Task objective
Determine how many lines of the records include "Plano", and answer with the number alone.
(Dataset extract)
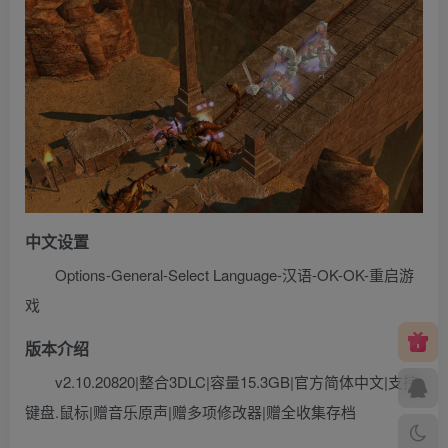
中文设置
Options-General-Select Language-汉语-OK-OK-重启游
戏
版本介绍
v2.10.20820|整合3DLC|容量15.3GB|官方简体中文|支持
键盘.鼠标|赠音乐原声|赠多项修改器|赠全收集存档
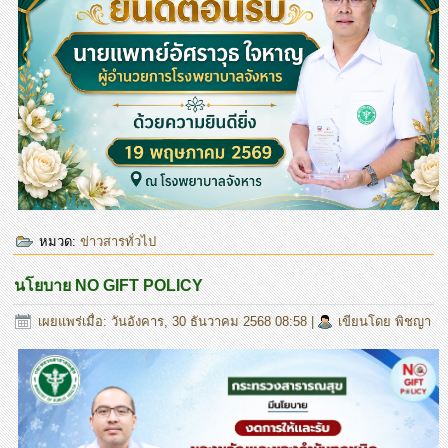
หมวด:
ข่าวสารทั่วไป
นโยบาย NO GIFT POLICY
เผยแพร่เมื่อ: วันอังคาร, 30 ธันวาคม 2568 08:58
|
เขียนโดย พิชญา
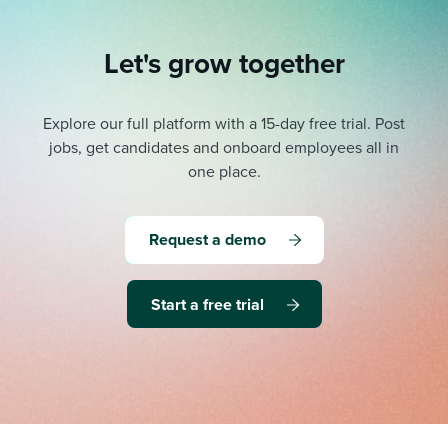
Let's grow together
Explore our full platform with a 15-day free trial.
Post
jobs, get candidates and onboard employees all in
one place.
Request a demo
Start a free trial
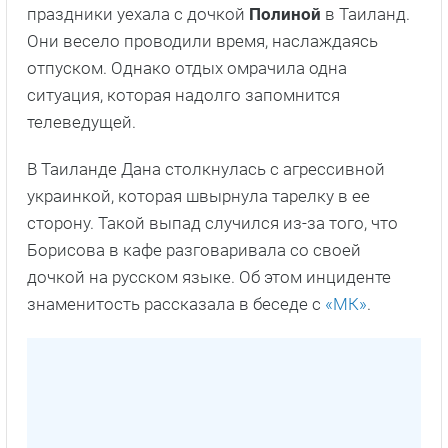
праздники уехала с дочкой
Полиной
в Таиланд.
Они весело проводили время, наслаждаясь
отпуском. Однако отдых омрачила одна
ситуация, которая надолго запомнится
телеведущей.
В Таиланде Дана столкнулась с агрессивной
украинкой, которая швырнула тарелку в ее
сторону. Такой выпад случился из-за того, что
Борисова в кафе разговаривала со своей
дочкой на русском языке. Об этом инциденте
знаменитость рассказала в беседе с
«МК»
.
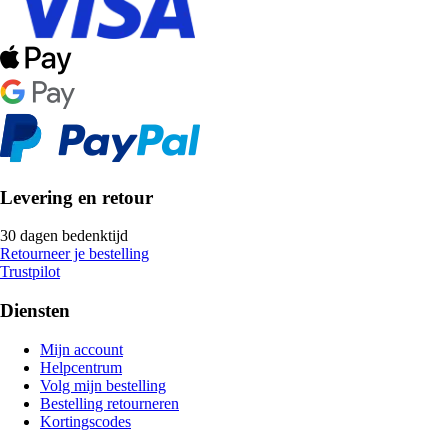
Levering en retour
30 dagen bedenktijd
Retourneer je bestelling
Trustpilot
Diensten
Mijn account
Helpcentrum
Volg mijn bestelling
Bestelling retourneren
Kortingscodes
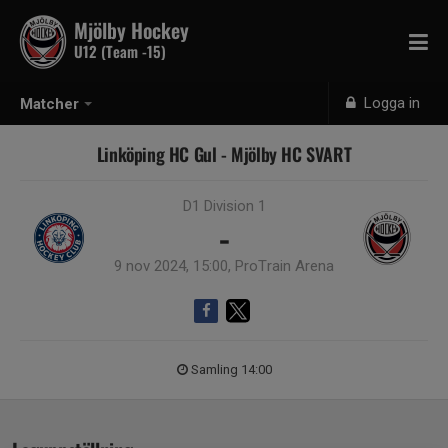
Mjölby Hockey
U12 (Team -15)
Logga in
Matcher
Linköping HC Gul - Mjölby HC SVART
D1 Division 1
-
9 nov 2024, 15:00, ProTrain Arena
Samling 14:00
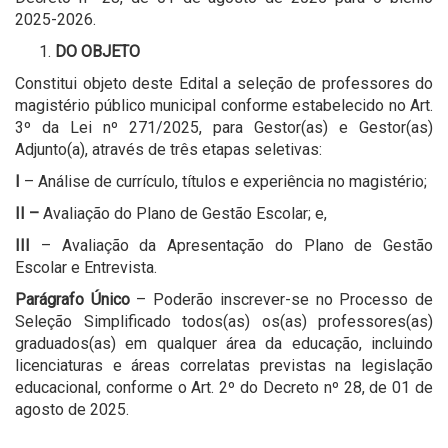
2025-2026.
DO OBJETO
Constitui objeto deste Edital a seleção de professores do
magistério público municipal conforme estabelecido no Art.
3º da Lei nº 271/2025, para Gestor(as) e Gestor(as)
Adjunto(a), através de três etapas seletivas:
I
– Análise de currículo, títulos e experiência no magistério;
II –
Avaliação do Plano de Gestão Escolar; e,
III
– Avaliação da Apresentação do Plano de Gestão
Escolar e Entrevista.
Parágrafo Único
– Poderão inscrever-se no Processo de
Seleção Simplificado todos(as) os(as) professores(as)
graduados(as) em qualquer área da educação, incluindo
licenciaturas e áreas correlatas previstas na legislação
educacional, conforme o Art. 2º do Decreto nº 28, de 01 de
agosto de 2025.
(End Dataset extract)
Response to the task
2